CHAPTER III.
Tiberius, when all had disappeared along the road, suddenly stopped in his walk.
His companion, toward whom he had turned, did the same, and looked at him with an air of expectation.
"I leave all details to you," said the Cæsar; "but what has to be done is this—that youth who calls himself Paulus Lepidus Æmilius must be produced as a gladiator either in the Circus Maximus or the Statilian Amphitheatre,[22] as the number of victims may dictate. Men of noble birth have been seen ere now upon the sand. We will then make him show against the best swordsmen in the world—against Gauls, Britons, and Cappadocians—what that Greek fence is worth of which he seems a master. The girl, his sister, must be carried off, either beforehand or afterward, as your skill may dictate, and softly and safely lodged at Rome in that two-storied brick house of Cneius Piso and his precious wife, Plancina, which is not known to be mine; (I believe and hope, and am given to understand, that it is not known to be theirs neither.)"
Tiberius paused, and Sejanus, with an intent look, slightly inclined his head. He was a keen man, a subtle man, but not a very profound man. He observed,
"I have heard something of this Greek widow and of her son and daughter. They have (it seems to me as if I had heard this) friends near the person of Augustus, or, at least, in the court. I can easily cause the girl to be so carried off that no rumor about the place of her residence will ever more sound among men. But the very mystery of it will sound, and that loudly; and her mother and brother will never cease to pierce the ears of Augustus with their cries. But, before I say a word more, I wish to know two things—first, whether this youth Paulus is to be included in one of those great shows of gladiators which are rendering you, my Cæsar, so beloved by the Roman people?"

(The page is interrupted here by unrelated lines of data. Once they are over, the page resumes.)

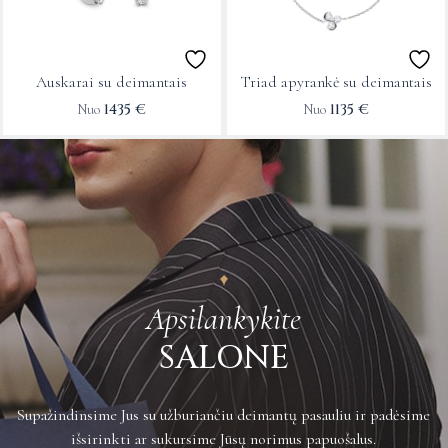
The
The
options
options
may
may
Auskarai su deimantais
Triad apyrankė su deimantais
be
be
1435
€
1135
€
Nuo
Nuo
chosen
chosen
on
on
the
the
product
product
page
page
Apsilankykite
SALONE
Supažindinsime Jus su užburiančiu deimantų pasauliu ir padėsime
išsirinkti ar sukursime Jūsų norimus papuošalus.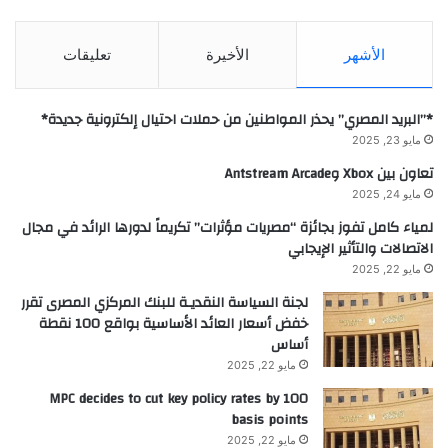
الأشهر
الأخيرة
تعليقات
*”البريد المصري” يحذر المواطنين من حملات احتيال إلكترونية جديدة*
مايو 23, 2025
تعاون بين Xbox وAntstream Arcade
مايو 24, 2025
لمياء كامل تفوز بجائزة “مصريات مؤثرات” تكريماً لدورها الرائد في مجال
الاتصالات والتأثير الإيجابي
مايو 22, 2025
لجنة السياسة النقديـة للبنك المركزي المصرى تقرر
خفض أسعار العائد الأساسية بواقع 100 نقطة
أساس
مايو 22, 2025
MPC decides to cut key policy rates by 100
basis points
مايو 22, 2025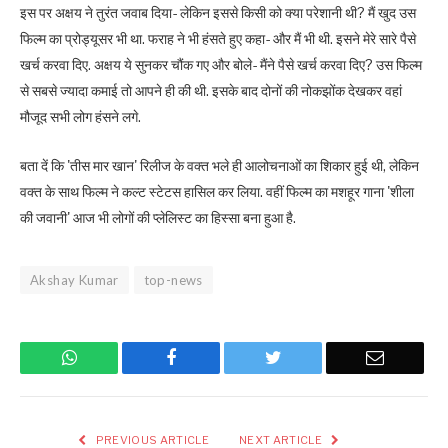
इस पर अक्षय ने तुरंत जवाब दिया- लेकिन इससे किसी को क्या परेशानी थी? मैं खुद उस
फिल्म का प्रोड्यूसर भी था. फराह ने भी हंसते हुए कहा- और मैं भी थी. इसने मेरे सारे पैसे
खर्च करवा दिए. अक्षय ये सुनकर चौंक गए और बोले- मैंने पैसे खर्च करवा दिए? उस फिल्म
से सबसे ज्यादा कमाई तो आपने ही की थी. इसके बाद दोनों की नोकझोंक देखकर वहां
मौजूद सभी लोग हंसने लगे.
बता दें कि 'तीस मार खान' रिलीज के वक्त भले ही आलोचनाओं का शिकार हुई थी, लेकिन
वक्त के साथ फिल्म ने कल्ट स्टेटस हासिल कर लिया. वहीं फिल्म का मशहूर गाना 'शीला
की जवानी' आज भी लोगों की प्लेलिस्ट का हिस्सा बना हुआ है.
Akshay Kumar
top-news
WhatsApp
Facebook
Twitter
Email
PREVIOUS ARTICLE
NEXT ARTICLE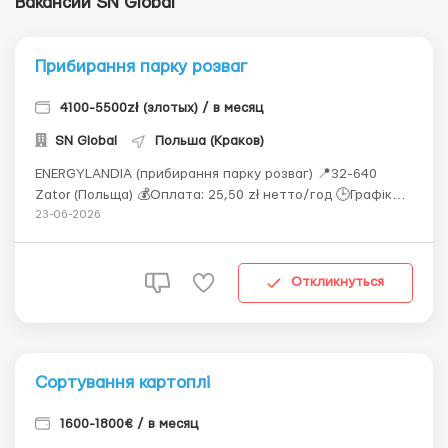
Вакансии SN Global
Прибирання парку розваг
4100-5500zł (злотых) / в месяц
SN Global
Польша (Краков)
ENERGYLANDIA (прибирання парку розваг) 📍32-640
Zator (Польща) 💰Оплата: 25,50 zł нетто/год 🕒Графік
роботи: по 6 днів на тиждень, денні зміни 🏠Житло
23-06-2026
надаємо! 📃Тип договору: Umowa Zlecenia; 📞 +48 535 125
504 (Viber / Telegram / WhatsApp) ...
Откликнуться
Сортування картоплі
1600-1800€ / в месяц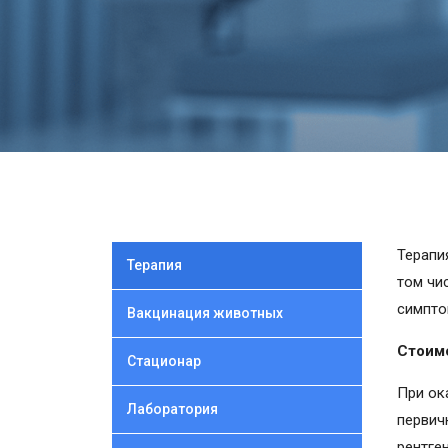
Терапи
Терапия
том чи
симпто
Вакцинация животных
Стоим
Стационар
При ок
Лаборатория
первич
рентге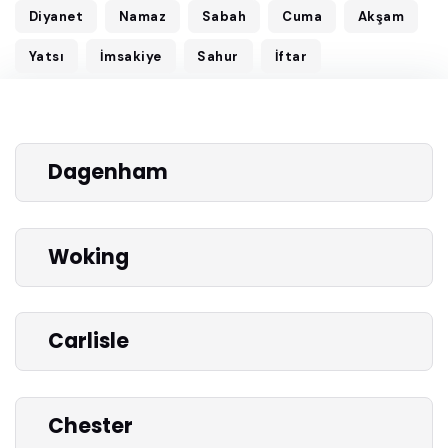
Diyanet
Namaz
Sabah
Cuma
Akşam
Yatsı
İmsakiye
Sahur
İftar
Dagenham
Woking
Carlisle
Chester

"Am I beloved, think you?" asked Tiberius.
"The master-passion of the people is for the shows, and, above all, the fights of the amphitheatre," answered Sejanus. "Whoever has, for a hundred years and more, obtained the mastery of the world, has thus won the Romans; each succeeding dictator of the globe, from Caius Marius, and Sylla, and Pompey, and the invincible Caius Julius, and Mark Antony, to our present happy Emperor Augustus, has surpassed his predecessors in the magnificence of these entertainments given to people, populace, common legionaries, and prætorians; and in exact proportion also, it is remarkable, has each surpassed his forerunners in permanent power, until that power has at last become nearly absolute, nearly unlimited."

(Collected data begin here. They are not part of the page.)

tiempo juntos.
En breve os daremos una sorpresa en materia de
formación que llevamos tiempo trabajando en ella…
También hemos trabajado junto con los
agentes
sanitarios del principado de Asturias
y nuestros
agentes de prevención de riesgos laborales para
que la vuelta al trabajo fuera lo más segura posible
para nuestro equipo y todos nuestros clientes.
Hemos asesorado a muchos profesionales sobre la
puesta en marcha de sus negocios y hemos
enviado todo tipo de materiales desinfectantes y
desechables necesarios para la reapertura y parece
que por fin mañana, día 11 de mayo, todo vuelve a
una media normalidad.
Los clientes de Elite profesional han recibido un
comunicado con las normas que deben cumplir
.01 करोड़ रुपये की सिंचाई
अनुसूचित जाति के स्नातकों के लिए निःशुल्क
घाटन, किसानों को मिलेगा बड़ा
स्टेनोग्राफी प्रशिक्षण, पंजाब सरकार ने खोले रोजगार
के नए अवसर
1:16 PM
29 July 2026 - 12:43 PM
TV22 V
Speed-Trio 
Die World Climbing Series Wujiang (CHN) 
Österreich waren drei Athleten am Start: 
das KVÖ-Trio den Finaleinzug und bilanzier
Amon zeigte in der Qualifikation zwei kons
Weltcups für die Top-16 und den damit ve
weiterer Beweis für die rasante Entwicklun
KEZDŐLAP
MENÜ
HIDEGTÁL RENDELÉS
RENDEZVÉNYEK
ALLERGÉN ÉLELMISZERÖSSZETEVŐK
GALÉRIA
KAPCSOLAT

"You say true," replied Tiberius; "and I excel all former examples in the extent, splendor, and novelty of my shows. Augustus has abandoned that department; but even when he was courting the Romans, he never edited like me. People would now smile at the old-fashioned meanness of the spectacles which he formerly made acceptable to them. He is breaking very fast in health too, I fear, my Sejanus."
"He is, I fear, drawing toward his end," replied the commander of the prætorians.